Bncr amino acid sequences were aligned using MUSCLE85 with default parameters. A phylogeny was then reconstructed using MrBayes and mcmc = 2,000,00086. Finally, ancestral amino acid states were reconstructed for all nodes of the obtained phylogeny with PAML with default parameters87. The alignment, phylogeny, and ancestral reconstructions as well as the relevant control files are available on GitHub (https://github.com/kristabriedis/AncestralBncrs)88.

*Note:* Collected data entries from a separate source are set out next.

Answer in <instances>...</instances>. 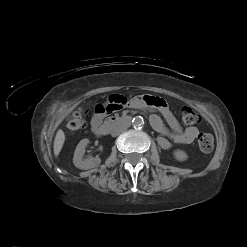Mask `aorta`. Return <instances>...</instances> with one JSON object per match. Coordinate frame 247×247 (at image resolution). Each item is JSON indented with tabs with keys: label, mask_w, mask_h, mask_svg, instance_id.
Listing matches in <instances>:
<instances>
[{
	"label": "aorta",
	"mask_w": 247,
	"mask_h": 247,
	"mask_svg": "<svg viewBox=\"0 0 247 247\" xmlns=\"http://www.w3.org/2000/svg\"><path fill=\"white\" fill-rule=\"evenodd\" d=\"M132 124L135 128H141L144 125V120L141 116H136L133 118Z\"/></svg>",
	"instance_id": "obj_1"
}]
</instances>
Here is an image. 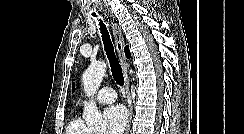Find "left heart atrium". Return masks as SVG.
I'll return each instance as SVG.
<instances>
[{
	"instance_id": "39dd6f15",
	"label": "left heart atrium",
	"mask_w": 244,
	"mask_h": 134,
	"mask_svg": "<svg viewBox=\"0 0 244 134\" xmlns=\"http://www.w3.org/2000/svg\"><path fill=\"white\" fill-rule=\"evenodd\" d=\"M107 121V134H123L128 122V115L121 105L108 107L104 112Z\"/></svg>"
}]
</instances>
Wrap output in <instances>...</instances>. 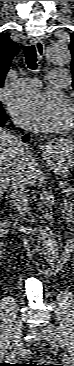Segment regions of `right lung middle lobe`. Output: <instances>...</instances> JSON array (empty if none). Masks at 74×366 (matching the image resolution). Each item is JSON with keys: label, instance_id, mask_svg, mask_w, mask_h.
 <instances>
[{"label": "right lung middle lobe", "instance_id": "obj_1", "mask_svg": "<svg viewBox=\"0 0 74 366\" xmlns=\"http://www.w3.org/2000/svg\"><path fill=\"white\" fill-rule=\"evenodd\" d=\"M3 115H5V112L2 109H0V117H2Z\"/></svg>", "mask_w": 74, "mask_h": 366}]
</instances>
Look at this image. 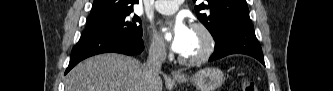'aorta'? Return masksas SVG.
Returning <instances> with one entry per match:
<instances>
[{
    "label": "aorta",
    "mask_w": 333,
    "mask_h": 91,
    "mask_svg": "<svg viewBox=\"0 0 333 91\" xmlns=\"http://www.w3.org/2000/svg\"><path fill=\"white\" fill-rule=\"evenodd\" d=\"M166 37H167V38H169V37H170V35H169V34H167V35H166Z\"/></svg>",
    "instance_id": "obj_1"
}]
</instances>
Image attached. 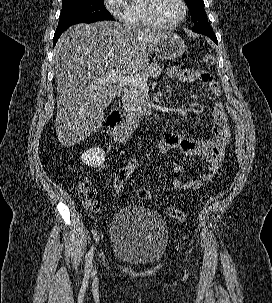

De-glycosylation and western blot analysis

To collect egg cap lysates for de-glycosylation enzyme treatment and western blot analysis, transgenic zebrafish females for each line of interest and a male were set up the night before in a mating tank and separated with a plastic divider. On the morning of collection, the fish were allowed to mate, and their eggs were collected immediately in blue water. As soon as the chorions were lifted, the eggs were de-chorionated and de-yolked manually with fine forceps in a Silguard dish filled with 1X Danieau’s solution. Eggs were dissected 5 at a time such that a total of 20 egg caps were collected in 8 µl of 1X Danieau’s solution and were immediately pipetted into a tube on dry ice. Samples were kept at −70 °C until processing. To each sample, 32 µl of nuclease-free water was added and samples were divided equally into two tubes. The untreated sample was kept at −70 °C, while the other was treated overnight with Protein Deglycosylation Mix II (NEB) using non-denaturing reaction conditions according to the manufacturer’s protocol. All samples were boiled with 1X Laemmli buffer containing 10% ß-mercaptoethanol before SDS-PAGE using Mini-PROTEAN TGX (Bio-Rad) pre-cast gels. After SDS-PAGE, samples were wet-transferred onto a nitrocellulose membrane which was blocked with 5% milk powder in 0.1% Tween-20 in 1X TBS (TBST). Membranes were incubated in primary rabbit anti-GFP antibody [1:1000, (A11122, Invitrogen)] overnight at 4 °C, then washed with TBST before HRP-conjugated goat anti-rabbit secondary antibody [1:10,000 (115–036–045, Dianova)] incubation for 30 min to 1 h. Membranes were washed a few times in TBST before HRP activity was visualized using Clarity Western ECL Substrate (Bio-Rad) on a ChemiDoc (Bio-Rad). For visualizing tubulin levels, membranes were stripped using Restore Western Blot Stripping Buffer (Thermo Fisher Scientific) before washing, blocking, and incubation with mouse anti-alpha-tubulin antibody [1:20,000 (T6074, Merck)] and proceeding with HRP-conjugated goat anti-mouse secondary antibody staining [1:10,000 (115–036–062, Dianova)] and detection as described above. Uncropped images of Western blots are provided in the Source Data file.

Statistical analysis

Statistical comparisons between medaka bncra and bncrb mutants vs. wild-type and the transgenic bncra rescue line were performed using the Kruskal–Wallis test with Dunn’s multiple comparisons test at the 0.95 confidence level. Statistical comparisons between clutches of eggs fertilized by medaka vs. zebrafish sperm in IVF experiments were made using the Wilcoxon matched-pairs signed rank test (two-tailed) with the method of Pratt, such that pairs for which the two values were equal were not excluded. The median of the bias indices derived from paired IVF data was tested for being significantly different from a hypothetical median of 0 (indicating no bias) using the Wilcoxon signed rank test (two-tailed) at the 0.95 confidence level. The method of Pratt was used such that median values equal to 0 were not excluded.

Reporting summary

Further information on research design is available in the Nature Portfolio Reporting Summary linked to this article.